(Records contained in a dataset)

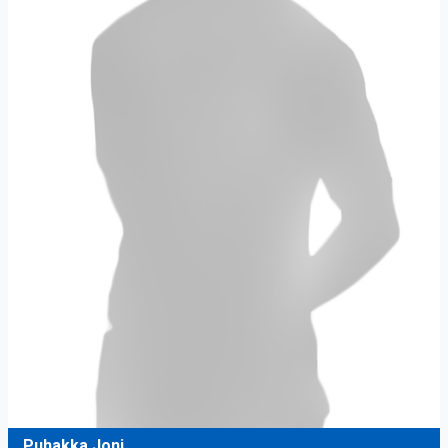
Puhakka Joni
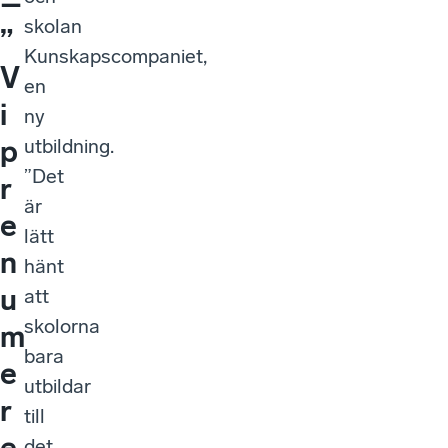
–
skolan
”
Kunskapscompaniet,
V
en
i
ny
p
utbildning.
”Det
r
är
e
lätt
n
hänt
u
att
skolorna
m
bara
e
utbildar
r
till
e
det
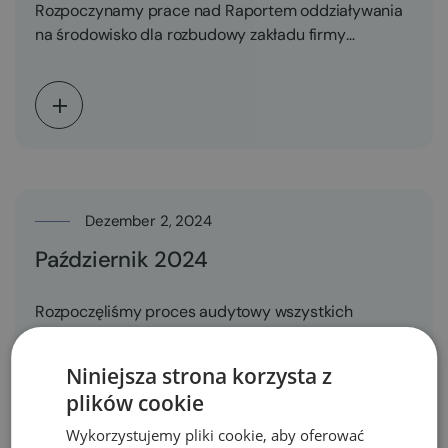
Rozpoczynamy prace nad Raportem oddziaływania
na środowisko dla rozbudowy zakładu firmy
Hochland Polska. Podpisaliśmy umowę na…
Dezember 2, 2024
Październik 2024
Rozpoczęliśmy proces audytowy wszystkich
zakładów spółki CERSANIT, producenta ceramiki i
wyposażenia łazienek.
Niniejsza strona korzysta z
plików cookie
Wykorzystujemy pliki cookie, aby oferować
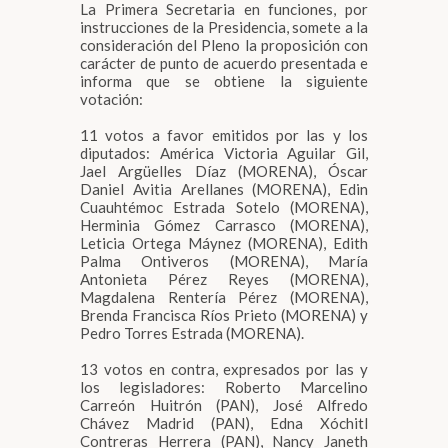
La Primera Secretaria en funciones, por
instrucciones de la Presidencia, somete a la
consideración del Pleno la proposición con
carácter de punto de acuerdo presentada e
informa que se obtiene la siguiente
votación:
11 votos a favor emitidos por las y los
diputados: América Victoria Aguilar Gil,
Jael Argüelles Díaz (MORENA), Óscar
Daniel Avitia Arellanes (MORENA), Edin
Cuauhtémoc Estrada Sotelo (MORENA),
Herminia Gómez Carrasco (MORENA),
Leticia Ortega Máynez (MORENA), Edith
Palma Ontiveros (MORENA), María
Antonieta Pérez Reyes (MORENA),
Magdalena Rentería Pérez (MORENA),
Brenda Francisca Ríos Prieto (MORENA) y
Pedro Torres Estrada (MORENA).
13 votos en contra, expresados por las y
los legisladores: Roberto Marcelino
Carreón Huitrón (PAN), José Alfredo
Chávez Madrid (PAN), Edna Xóchitl
Contreras Herrera (PAN), Nancy Janeth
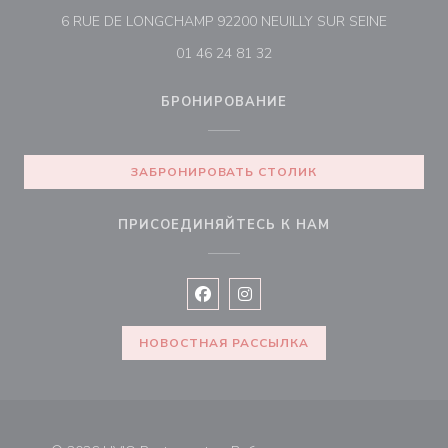
((открыв
6 RUE DE LONGCHAMP 92200 NEUILLY SUR SEINE
01 46 24 81 32
БРОНИРОВАНИЕ
ЗАБРОНИРОВАТЬ СТОЛИК
ПРИСОЕДИНЯЙТЕСЬ К НАМ
Facebook ((открывается в новом 
Instagram ((открывается в н
НОВОСТНАЯ РАССЫЛКА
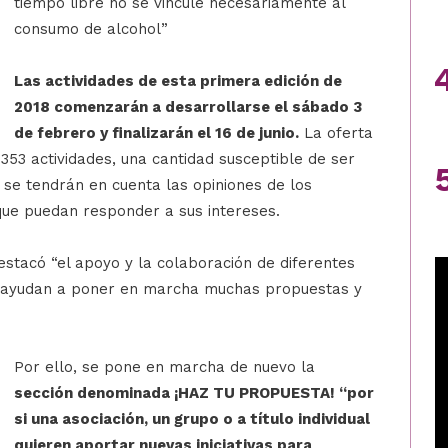
tiempo libre no se vincule necesariamente al
consumo de alcohol”
Las actividades de esta primera edición de
2018 comenzarán a desarrollarse el sábado 3
de febrero y finalizarán el 16 de junio.
La oferta
 353 actividades, una cantidad susceptible de ser
 se tendrán en cuenta las opiniones de los
 que puedan responder a sus intereses.
stacó “el apoyo y la colaboración de diferentes
ue ayudan a poner en marcha muchas propuestas y
Por ello, se pone en marcha
de nuevo la
sección denominada ¡HAZ TU PROPUESTA! “por
si una asociación, un grupo o a título individual
quieren aportar nuevas iniciativas para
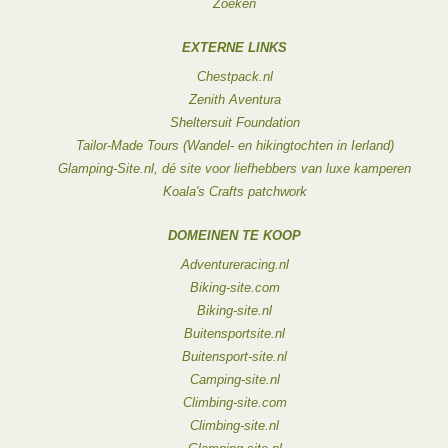
Zoeken
EXTERNE LINKS
Chestpack.nl
Zenith Aventura
Sheltersuit Foundation
Tailor-Made Tours (Wandel- en hikingtochten in Ierland)
Glamping-Site.nl, dé site voor liefhebbers van luxe kamperen
Koala's Crafts patchwork
DOMEINEN TE KOOP
Adventureracing.nl
Biking-site.com
Biking-site.nl
Buitensportsite.nl
Buitensport-site.nl
Camping-site.nl
Climbing-site.com
Climbing-site.nl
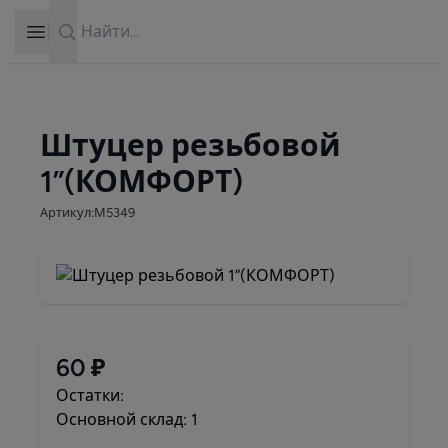
Search
Open sidebar
Штуцер резьбовой
1”(КОМФОРТ)
Артикул:М5349
60 ₽
Остатки:
Основной склад: 1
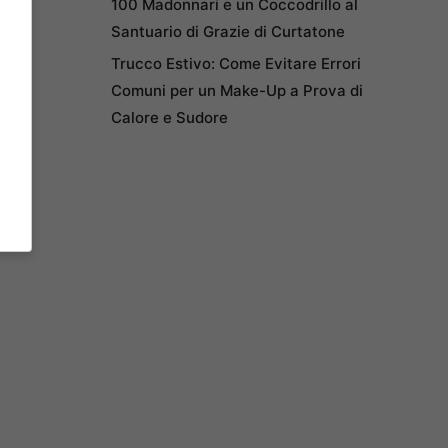
100 Madonnari e un Coccodrillo al
Santuario di Grazie di Curtatone
Trucco Estivo: Come Evitare Errori
Comuni per un Make-Up a Prova di
Calore e Sudore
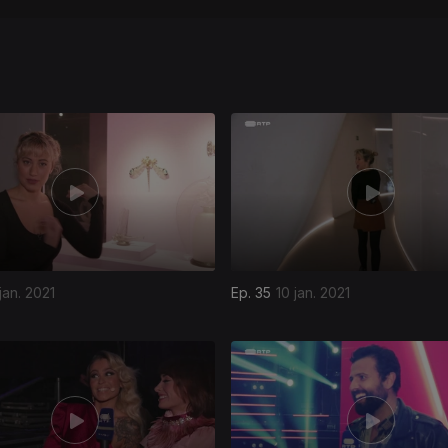
jan. 2021
Ep. 35
10 jan. 2021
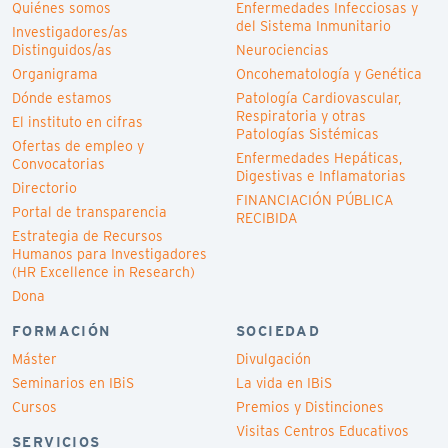
Quiénes somos
Enfermedades Infecciosas y
del Sistema Inmunitario
Investigadores/as
Distinguidos/as
Neurociencias
Organigrama
Oncohematología y Genética
Dónde estamos
Patología Cardiovascular,
Respiratoria y otras
El instituto en cifras
Patologías Sistémicas
Ofertas de empleo y
Enfermedades Hepáticas,
Convocatorias
Digestivas e Inflamatorias
Directorio
FINANCIACIÓN PÚBLICA
Portal de transparencia
RECIBIDA
Estrategia de Recursos
Humanos para Investigadores
(HR Excellence in Research)
Dona
FORMACIÓN
SOCIEDAD
Máster
Divulgación
Seminarios en IBiS
La vida en IBiS
Cursos
Premios y Distinciones
Visitas Centros Educativos
SERVICIOS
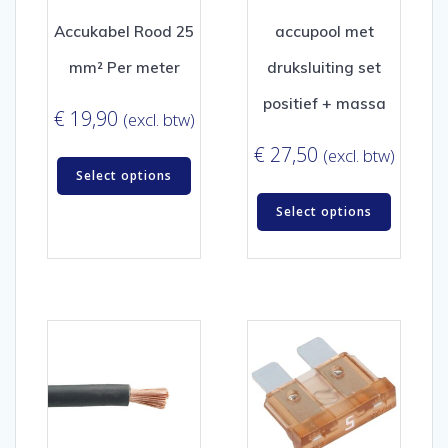
Accukabel Rood 25
accupool met
mm² Per meter
druksluiting set
positief + massa
€
19,90
(excl. btw)
€
27,50
(excl. btw)
Select options
Select options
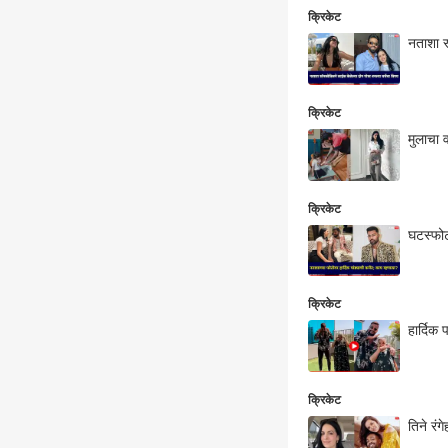
क्रिकेट
नताशा स
क्रिकेट
मुलाचा 
क्रिकेट
घटस्फोट
क्रिकेट
हार्दिक
क्रिकेट
तिने रं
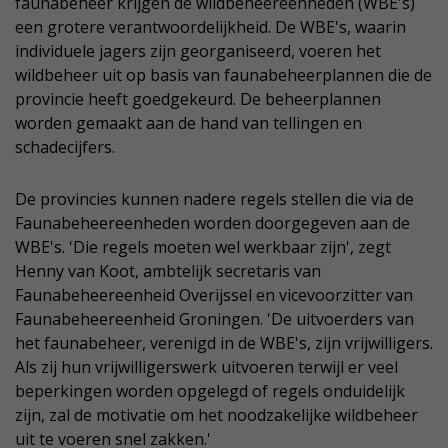
faunabeheer krijgen de wildbeheereenheden (WBE's)
een grotere verantwoordelijkheid. De WBE's, waarin
individuele jagers zijn georganiseerd, voeren het
wildbeheer uit op basis van faunabeheerplannen die de
provincie heeft goedgekeurd. De beheerplannen
worden gemaakt aan de hand van tellingen en
schadecijfers.
De provincies kunnen nadere regels stellen die via de
Faunabeheereenheden worden doorgegeven aan de
WBE's. 'Die regels moeten wel werkbaar zijn', zegt
Henny van Koot, ambtelijk secretaris van
Faunabeheereenheid Overijssel en vicevoorzitter van
Faunabeheereenheid Groningen. 'De uitvoerders van
het faunabeheer, verenigd in de WBE's, zijn vrijwilligers.
Als zij hun vrijwilligerswerk uitvoeren terwijl er veel
beperkingen worden opgelegd of regels onduidelijk
zijn, zal de motivatie om het noodzakelijke wildbeheer
uit te voeren snel zakken.'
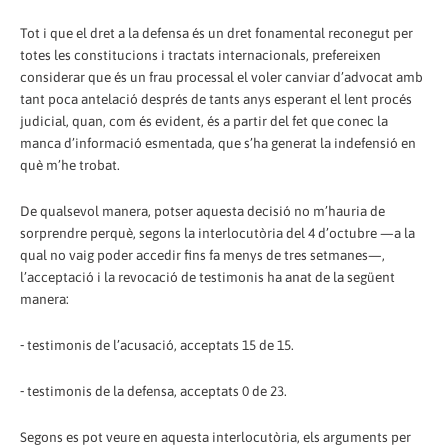
Tot i que el dret a la defensa és un dret fonamental reconegut per
totes les constitucions i tractats internacionals, prefereixen
considerar que és un frau processal el voler canviar d’advocat amb
tant poca antelació després de tants anys esperant el lent procés
judicial, quan, com és evident, és a partir del fet que conec la
manca d’informació esmentada, que s’ha generat la indefensió en
què m’he trobat.
De qualsevol manera, potser aquesta decisió no m’hauria de
sorprendre perquè, segons la interlocutòria del 4 d’octubre —a la
qual no vaig poder accedir fins fa menys de tres setmanes—,
l’acceptació i la revocació de testimonis ha anat de la següent
manera:
⁃ testimonis de l’acusació, acceptats 15 de 15.
⁃ testimonis de la defensa, acceptats 0 de 23.
Segons es pot veure en aquesta interlocutòria, els arguments per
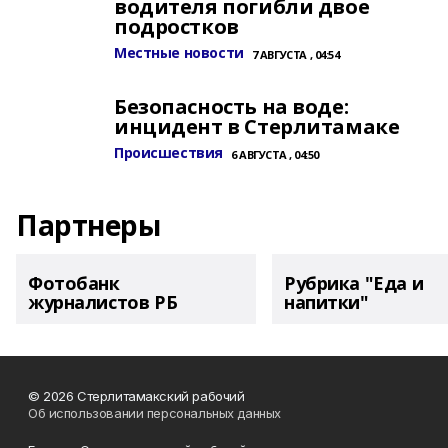
водителя погибли двое
подростков
Местные новости
7 АВГУСТА , 04:54
Безопасность на воде:
инцидент в Стерлитамаке
Происшествия
6 АВГУСТА , 04:50
Партнеры
Фотобанк
Рубрика "Еда и
журналистов РБ
напитки"
© 2026 Стерлитамакский рабочий
Об использовании персональных данных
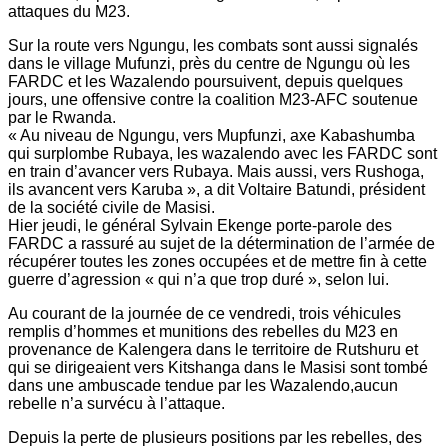
attaques du M23.
Sur la route vers Ngungu, les combats sont aussi signalés
dans le village Mufunzi, près du centre de Ngungu où les
FARDC et les Wazalendo poursuivent, depuis quelques
jours, une offensive contre la coalition M23-AFC soutenue
par le Rwanda.
« Au niveau de Ngungu, vers Mupfunzi, axe Kabashumba
qui surplombe Rubaya, les wazalendo avec les FARDC sont
en train d’avancer vers Rubaya. Mais aussi, vers Rushoga,
ils avancent vers Karuba », a dit Voltaire Batundi, président
de la société civile de Masisi.
Hier jeudi, le général Sylvain Ekenge porte-parole des
FARDC a rassuré au sujet de la détermination de l’armée de
récupérer toutes les zones occupées et de mettre fin à cette
guerre d’agression « qui n’a que trop duré », selon lui.
Au courant de la journée de ce vendredi, trois véhicules
remplis d’hommes et munitions des rebelles du M23 en
provenance de Kalengera dans le territoire de Rutshuru et
qui se dirigeaient vers Kitshanga dans le Masisi sont tombé
dans une ambuscade tendue par les Wazalendo,aucun
rebelle n’a survécu à l’attaque.
Depuis la perte de plusieurs positions par les rebelles, des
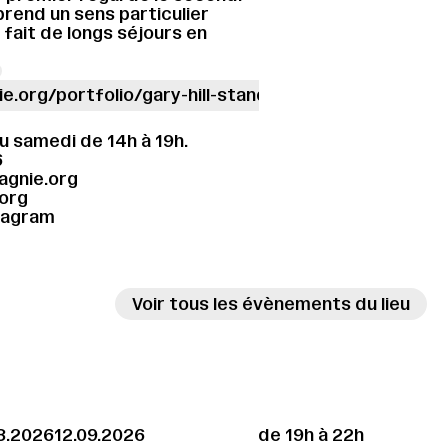
prend un sens particulier
 fait de longs séjours en
.org/portfolio/gary-hill-standing-apart-facing-fac
u samedi de 14h à 19h.
6
agnie.org
org
tagram
Voir tous les évènements du lieu
8.2026
12.09.2026
de 19h à 22h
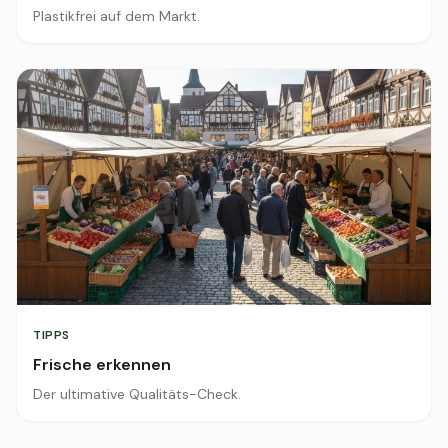
Plastikfrei auf dem Markt.
TIPPS
Frische erkennen
Der ultimative Qualitäts-Check.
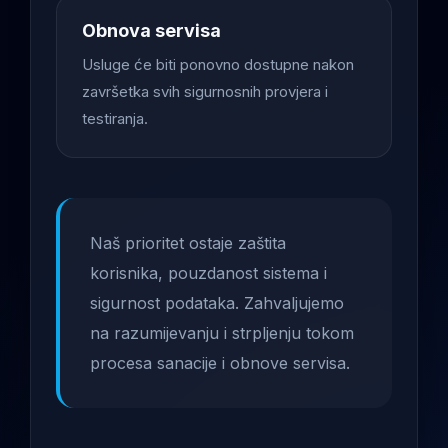
Obnova servisa
Usluge će biti ponovno dostupne nakon
završetka svih sigurnosnih provjera i
testiranja.
Naš prioritet ostaje zaštita
korisnika, pouzdanost sistema i
sigurnost podataka. Zahvaljujemo
na razumijevanju i strpljenju tokom
procesa sanacije i obnove servisa.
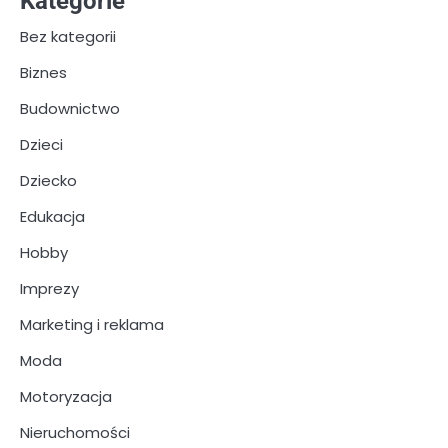
Kategorie
Bez kategorii
Biznes
Budownictwo
Dzieci
Dziecko
Edukacja
Hobby
Imprezy
Marketing i reklama
Moda
Motoryzacja
Nieruchomości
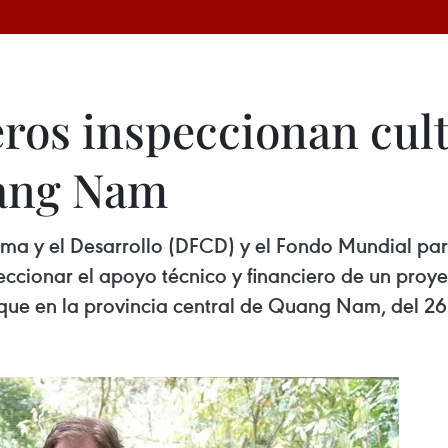
eros inspeccionan cul
ang Nam
ima y el Desarrollo (DFCD) y el Fondo Mundial p
ccionar el apoyo técnico y financiero de un proyec
que en la provincia central de Quang Nam, del 26 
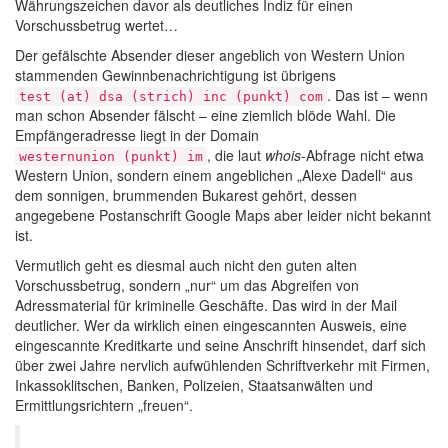
Währungszeichen davor als deutliches Indiz für einen
Vorschussbetrug wertet…
Der gefälschte Absender dieser angeblich von Western Union
stammenden Gewinnbenachrichtigung ist übrigens
. Das ist – wenn
test (at) dsa (strich) inc (punkt) com
man schon Absender fälscht – eine ziemlich blöde Wahl. Die
Empfängeradresse liegt in der Domain
, die laut
whois
-Abfrage nicht etwa
westernunion (punkt) im
Western Union, sondern einem angeblichen „Alexe Dadell“ aus
dem sonnigen, brummenden Bukarest gehört, dessen
angegebene Postanschrift Google Maps aber leider nicht bekannt
ist.
Vermutlich geht es diesmal auch nicht den guten alten
Vorschussbetrug, sondern „nur“ um das Abgreifen von
Adressmaterial für kriminelle Geschäfte. Das wird in der Mail
deutlicher. Wer da wirklich einen eingescannten Ausweis, eine
eingescannte Kreditkarte und seine Anschrift hinsendet, darf sich
über zwei Jahre nervlich aufwühlenden Schriftverkehr mit Firmen,
Inkassoklitschen, Banken, Polizeien, Staatsanwälten und
Ermittlungsrichtern „freuen“.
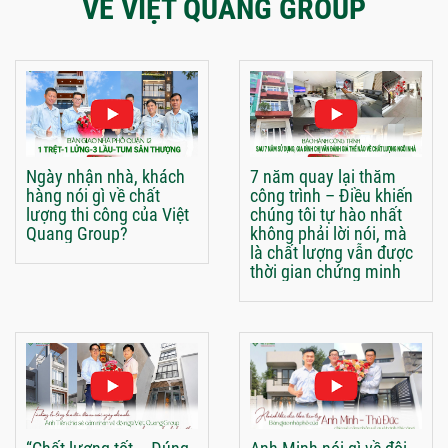
VỀ VIỆT QUANG GROUP
Ngày nhận nhà, khách
7 năm quay lại thăm
hàng nói gì về chất
công trình – Điều khiến
lượng thi công của Việt
chúng tôi tự hào nhất
Quang Group?
không phải lời nói, mà
là chất lượng vẫn được
thời gian chứng minh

PROMPT: Each line from the first line of the entries through the line containing "Dezember 2, 2024" should be duplicated word for word, and nothing more; the pictures stay out.

ANSWER AREA:
Puhakka Joni
–
skolan
”
Kunskapscompaniet,
V
en
i
ny
p
utbildning.
”Det
r
är
e
lätt
n
hänt
u
att
skolorna
m
bara
e
utbildar
r
till
e
det
Rozpoczynamy prace nad Raportem oddziaływania
na środowisko dla rozbudowy zakładu firmy
Hochland Polska. Podpisaliśmy umowę na…
Dezember 2, 2024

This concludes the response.